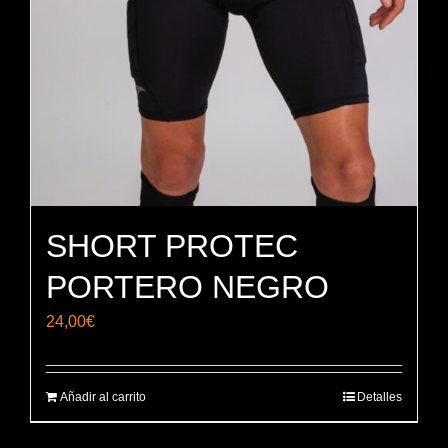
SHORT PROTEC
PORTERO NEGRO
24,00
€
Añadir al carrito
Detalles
* * *
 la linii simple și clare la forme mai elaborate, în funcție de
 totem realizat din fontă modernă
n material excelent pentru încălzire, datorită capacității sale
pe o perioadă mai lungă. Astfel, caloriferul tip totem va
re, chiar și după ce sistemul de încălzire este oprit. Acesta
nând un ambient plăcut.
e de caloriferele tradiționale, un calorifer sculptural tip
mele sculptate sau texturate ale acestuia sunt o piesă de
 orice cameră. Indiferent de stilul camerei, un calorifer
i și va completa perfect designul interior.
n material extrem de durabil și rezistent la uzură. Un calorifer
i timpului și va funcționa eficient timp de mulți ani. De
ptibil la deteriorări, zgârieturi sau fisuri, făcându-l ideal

**EXERCISE PROMPT**
Go through the records above and return every line that holds the string "totem".

**ANSWER FOR THE TASK**
 totem realizat din fontă modernă
pe o perioadă mai lungă. Astfel, caloriferul tip totem va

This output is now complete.